The introduction of the photo copier lead to a whole line of technological descendents from the fax machine to the scanner and ultimately the Web. Indeed, ordinary people have gained the ability to keep an eye on Big Brother, just as Big Brother keeps an eye on us.
The basis of McLuhan's analysis -- communications technology changes human convention -- is as sound today as it was in the 1950s.
It is a shame McLuhan is not around to see the Facebook page of Canadians Against Proroguing Parliament and its membership, now over 210,000. I am willing to bet the old master would have some things to say to all those members of the country's political class who have been pooh-poohing CAPP's campaigns, including last weekend's protests across the country.
Really, it is understandable why so many members of the political class would be quick to dismiss any Facebook group. What if a well-run Facebook group can get faster results than say an industry association, an expensive lobbying firm, a professionally-run coalition, or a political party?
CAPP's mission may still be a work in progress. But it has managed to keep its issue front and centre in the public mind when the punditry has assumed voters didn't know a prorogue from a perogy, or even cared.

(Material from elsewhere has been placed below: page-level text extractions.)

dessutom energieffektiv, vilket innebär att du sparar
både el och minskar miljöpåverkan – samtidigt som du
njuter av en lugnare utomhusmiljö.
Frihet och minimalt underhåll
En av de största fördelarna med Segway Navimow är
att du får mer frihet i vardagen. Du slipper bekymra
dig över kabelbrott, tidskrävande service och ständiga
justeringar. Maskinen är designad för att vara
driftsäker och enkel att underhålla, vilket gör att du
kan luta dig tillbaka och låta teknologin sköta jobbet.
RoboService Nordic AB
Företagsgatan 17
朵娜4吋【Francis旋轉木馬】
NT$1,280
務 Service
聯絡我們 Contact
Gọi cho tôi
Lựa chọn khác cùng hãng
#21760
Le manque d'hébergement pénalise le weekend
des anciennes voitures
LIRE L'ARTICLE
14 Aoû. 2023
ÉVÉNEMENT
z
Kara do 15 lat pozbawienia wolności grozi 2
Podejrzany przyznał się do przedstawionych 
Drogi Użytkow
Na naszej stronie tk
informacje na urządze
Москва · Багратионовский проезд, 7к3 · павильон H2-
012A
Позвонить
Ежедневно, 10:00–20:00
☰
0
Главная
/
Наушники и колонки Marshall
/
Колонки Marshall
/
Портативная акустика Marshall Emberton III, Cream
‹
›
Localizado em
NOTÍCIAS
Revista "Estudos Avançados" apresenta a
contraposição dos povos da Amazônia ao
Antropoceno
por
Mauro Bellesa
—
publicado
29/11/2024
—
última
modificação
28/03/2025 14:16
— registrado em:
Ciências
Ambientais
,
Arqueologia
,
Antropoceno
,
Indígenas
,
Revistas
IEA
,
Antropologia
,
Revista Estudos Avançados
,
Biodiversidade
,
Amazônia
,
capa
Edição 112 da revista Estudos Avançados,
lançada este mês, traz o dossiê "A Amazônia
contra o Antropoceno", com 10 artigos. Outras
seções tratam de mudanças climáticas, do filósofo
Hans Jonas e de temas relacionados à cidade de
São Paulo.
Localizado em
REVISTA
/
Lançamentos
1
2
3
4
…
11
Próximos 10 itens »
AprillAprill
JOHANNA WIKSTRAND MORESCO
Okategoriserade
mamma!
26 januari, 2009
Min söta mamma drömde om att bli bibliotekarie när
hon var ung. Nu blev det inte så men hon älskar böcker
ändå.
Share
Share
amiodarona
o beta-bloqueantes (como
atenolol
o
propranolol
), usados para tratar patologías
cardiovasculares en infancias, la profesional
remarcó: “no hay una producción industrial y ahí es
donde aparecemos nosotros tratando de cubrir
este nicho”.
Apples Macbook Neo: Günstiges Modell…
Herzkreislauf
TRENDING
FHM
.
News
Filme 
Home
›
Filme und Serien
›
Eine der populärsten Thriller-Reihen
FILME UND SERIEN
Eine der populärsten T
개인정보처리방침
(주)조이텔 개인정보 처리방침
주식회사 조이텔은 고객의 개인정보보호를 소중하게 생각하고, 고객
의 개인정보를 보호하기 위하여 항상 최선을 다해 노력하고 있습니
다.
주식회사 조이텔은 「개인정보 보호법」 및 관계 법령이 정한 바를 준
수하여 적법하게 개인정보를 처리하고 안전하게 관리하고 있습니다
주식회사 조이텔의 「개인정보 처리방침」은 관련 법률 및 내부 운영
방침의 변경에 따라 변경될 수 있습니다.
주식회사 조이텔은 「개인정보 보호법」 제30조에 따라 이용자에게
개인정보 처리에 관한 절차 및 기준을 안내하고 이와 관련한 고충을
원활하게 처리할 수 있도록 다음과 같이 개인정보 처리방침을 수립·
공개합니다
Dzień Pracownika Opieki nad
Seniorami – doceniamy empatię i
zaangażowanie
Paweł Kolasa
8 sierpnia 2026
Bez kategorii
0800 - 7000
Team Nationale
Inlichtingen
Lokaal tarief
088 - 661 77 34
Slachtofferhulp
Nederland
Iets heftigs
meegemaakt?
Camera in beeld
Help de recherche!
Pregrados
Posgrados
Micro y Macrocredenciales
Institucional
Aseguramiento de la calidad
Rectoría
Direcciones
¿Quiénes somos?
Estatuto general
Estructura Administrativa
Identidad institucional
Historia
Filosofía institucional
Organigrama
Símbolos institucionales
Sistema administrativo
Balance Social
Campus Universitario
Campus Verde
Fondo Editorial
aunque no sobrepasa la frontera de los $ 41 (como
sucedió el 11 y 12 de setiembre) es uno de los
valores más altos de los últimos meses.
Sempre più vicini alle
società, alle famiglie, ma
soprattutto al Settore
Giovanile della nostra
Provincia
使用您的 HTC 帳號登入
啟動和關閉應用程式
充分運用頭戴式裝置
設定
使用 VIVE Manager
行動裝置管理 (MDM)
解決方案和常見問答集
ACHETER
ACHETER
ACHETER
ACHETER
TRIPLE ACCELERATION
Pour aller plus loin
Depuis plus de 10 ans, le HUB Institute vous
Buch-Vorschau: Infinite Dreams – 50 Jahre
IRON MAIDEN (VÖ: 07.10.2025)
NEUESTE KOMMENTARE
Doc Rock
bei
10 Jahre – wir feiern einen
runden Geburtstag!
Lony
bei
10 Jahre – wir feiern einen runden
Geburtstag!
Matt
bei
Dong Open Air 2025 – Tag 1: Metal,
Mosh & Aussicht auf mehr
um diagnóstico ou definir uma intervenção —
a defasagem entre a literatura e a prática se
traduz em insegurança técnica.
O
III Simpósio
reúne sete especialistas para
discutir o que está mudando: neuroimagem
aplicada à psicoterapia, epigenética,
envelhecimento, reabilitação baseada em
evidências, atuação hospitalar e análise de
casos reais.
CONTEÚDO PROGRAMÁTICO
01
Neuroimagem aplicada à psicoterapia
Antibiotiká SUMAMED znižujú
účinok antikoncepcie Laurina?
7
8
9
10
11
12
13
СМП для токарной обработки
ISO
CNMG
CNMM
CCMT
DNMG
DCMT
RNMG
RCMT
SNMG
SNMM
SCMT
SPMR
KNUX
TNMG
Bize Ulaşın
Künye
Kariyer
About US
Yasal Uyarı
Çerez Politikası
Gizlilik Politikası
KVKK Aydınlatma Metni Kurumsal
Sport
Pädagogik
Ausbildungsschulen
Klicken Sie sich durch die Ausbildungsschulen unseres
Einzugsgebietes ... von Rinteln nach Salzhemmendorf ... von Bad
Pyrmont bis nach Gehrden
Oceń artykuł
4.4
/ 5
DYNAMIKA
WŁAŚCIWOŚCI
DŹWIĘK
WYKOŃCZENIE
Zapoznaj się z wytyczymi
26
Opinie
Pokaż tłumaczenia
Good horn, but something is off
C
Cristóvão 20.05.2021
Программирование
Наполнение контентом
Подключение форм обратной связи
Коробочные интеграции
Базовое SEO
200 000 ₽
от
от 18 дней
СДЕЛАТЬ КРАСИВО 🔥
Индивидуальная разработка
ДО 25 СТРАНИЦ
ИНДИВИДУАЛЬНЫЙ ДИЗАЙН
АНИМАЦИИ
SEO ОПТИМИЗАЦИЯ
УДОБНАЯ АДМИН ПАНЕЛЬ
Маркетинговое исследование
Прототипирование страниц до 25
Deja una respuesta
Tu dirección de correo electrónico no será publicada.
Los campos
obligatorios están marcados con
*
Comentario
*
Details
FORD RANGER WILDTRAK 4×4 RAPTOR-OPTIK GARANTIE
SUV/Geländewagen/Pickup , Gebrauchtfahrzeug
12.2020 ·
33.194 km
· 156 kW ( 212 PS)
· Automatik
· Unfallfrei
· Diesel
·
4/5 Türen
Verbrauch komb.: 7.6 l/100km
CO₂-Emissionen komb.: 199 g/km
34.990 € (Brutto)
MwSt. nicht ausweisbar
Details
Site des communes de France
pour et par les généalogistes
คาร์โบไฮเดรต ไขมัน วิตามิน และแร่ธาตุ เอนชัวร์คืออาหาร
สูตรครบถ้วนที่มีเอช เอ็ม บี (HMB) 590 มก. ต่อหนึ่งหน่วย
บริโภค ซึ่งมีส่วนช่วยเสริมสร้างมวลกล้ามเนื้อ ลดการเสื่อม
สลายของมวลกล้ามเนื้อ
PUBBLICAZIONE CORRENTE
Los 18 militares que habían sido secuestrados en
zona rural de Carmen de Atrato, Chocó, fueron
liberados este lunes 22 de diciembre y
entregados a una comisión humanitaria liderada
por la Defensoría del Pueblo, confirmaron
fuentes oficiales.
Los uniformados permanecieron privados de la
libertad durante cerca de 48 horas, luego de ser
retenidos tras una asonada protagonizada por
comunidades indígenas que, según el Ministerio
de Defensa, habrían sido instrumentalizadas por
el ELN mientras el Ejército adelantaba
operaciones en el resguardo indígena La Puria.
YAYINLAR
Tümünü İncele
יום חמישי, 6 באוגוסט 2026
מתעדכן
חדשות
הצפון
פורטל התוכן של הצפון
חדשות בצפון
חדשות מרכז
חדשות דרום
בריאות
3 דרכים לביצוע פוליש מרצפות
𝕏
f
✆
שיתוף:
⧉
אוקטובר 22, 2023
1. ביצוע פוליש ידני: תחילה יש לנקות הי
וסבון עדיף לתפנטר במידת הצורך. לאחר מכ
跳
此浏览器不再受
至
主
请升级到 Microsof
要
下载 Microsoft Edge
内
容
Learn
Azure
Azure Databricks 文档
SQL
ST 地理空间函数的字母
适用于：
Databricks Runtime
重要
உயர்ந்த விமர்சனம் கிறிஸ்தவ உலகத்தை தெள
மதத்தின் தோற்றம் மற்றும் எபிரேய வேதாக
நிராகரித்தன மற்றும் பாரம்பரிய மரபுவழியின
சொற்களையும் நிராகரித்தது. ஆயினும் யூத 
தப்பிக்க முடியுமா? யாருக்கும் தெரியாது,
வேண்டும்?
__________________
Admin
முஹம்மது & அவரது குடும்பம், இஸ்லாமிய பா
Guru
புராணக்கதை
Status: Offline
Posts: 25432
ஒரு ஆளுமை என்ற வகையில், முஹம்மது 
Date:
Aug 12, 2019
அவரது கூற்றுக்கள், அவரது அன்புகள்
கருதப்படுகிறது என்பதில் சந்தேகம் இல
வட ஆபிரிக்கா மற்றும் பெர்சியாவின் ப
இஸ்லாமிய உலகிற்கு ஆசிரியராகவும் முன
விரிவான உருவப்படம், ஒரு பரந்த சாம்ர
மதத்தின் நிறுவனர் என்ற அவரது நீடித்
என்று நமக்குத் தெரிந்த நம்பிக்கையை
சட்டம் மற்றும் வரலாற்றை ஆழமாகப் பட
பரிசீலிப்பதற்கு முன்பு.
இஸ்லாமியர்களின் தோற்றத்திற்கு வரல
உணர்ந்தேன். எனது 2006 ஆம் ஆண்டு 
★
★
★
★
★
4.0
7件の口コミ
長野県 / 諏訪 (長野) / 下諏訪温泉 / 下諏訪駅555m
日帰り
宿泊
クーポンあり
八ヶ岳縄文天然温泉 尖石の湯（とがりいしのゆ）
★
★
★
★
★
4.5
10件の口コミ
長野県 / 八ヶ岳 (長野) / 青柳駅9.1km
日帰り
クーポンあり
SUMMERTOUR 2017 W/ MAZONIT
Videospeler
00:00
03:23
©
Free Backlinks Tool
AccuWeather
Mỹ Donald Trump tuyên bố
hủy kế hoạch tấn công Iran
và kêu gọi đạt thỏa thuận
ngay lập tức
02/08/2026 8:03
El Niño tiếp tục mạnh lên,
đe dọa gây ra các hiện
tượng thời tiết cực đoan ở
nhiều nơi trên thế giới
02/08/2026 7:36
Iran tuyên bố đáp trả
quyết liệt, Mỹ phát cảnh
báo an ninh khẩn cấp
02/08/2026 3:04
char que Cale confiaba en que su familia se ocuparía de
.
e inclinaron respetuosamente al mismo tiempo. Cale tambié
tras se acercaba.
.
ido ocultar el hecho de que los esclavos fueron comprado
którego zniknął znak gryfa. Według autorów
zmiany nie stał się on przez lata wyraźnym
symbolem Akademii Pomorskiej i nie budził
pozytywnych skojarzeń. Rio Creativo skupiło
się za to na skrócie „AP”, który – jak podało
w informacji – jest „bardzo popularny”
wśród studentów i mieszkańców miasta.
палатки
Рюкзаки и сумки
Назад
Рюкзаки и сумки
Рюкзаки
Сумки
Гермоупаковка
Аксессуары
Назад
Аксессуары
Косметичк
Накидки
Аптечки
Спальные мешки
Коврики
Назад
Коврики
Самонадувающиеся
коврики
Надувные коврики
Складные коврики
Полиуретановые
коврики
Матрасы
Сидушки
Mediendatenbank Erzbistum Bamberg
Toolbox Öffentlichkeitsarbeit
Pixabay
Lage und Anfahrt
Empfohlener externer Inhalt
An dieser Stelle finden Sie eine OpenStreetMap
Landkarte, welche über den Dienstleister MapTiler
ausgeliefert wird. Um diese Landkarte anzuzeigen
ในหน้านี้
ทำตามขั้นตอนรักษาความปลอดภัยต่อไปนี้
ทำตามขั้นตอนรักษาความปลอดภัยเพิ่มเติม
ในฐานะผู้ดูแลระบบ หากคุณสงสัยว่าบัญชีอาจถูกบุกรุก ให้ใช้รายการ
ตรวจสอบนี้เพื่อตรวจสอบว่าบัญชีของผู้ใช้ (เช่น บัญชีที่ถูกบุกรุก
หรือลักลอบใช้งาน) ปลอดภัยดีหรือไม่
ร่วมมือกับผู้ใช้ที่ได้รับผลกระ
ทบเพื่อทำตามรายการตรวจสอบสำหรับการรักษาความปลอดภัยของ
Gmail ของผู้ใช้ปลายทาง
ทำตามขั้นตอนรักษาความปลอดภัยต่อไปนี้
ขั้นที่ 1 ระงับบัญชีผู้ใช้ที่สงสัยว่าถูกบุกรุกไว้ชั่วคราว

This, of course, is not the first mass-scale demonstration of the power of digital advocacy. A year and a half ago, the Ontario government took one look at the Facebook group, Young Drivers Against New Ontario Laws, with its 100,000+ membership, and caved.
Digital advocacy doesn't have to have a Facebook page either. Two years ago a rash of web sites and e-mail blasts suddenly emerged against the federal Tories' Bill C-51, which would have given Health Canada wider investigative and enforcement powers over natural health products.
As things turned out, all this viral activity was what is known among lobbyists as an Astroturf campaign. A company that made natural health products turned out to be behind the campaign. However, the campaign managed to sprout some actual grass roots participation in rural ridings, which are predominately Tory.
Bill C-51 died on the order paper when the 2008 election was called. It was never reintroduced.
Similar Health Canada legislation, Bill C-6, sparked continued digital protests from the natural health products community last year. The Tories were unnerved enough to amend the bill at the last minute to exempt natural health products.
Bill C-6, of course, died in the Senate when Parliament was prorogued Dec. 30.
Memo to Tory strategists: Digital democracy is here to stay.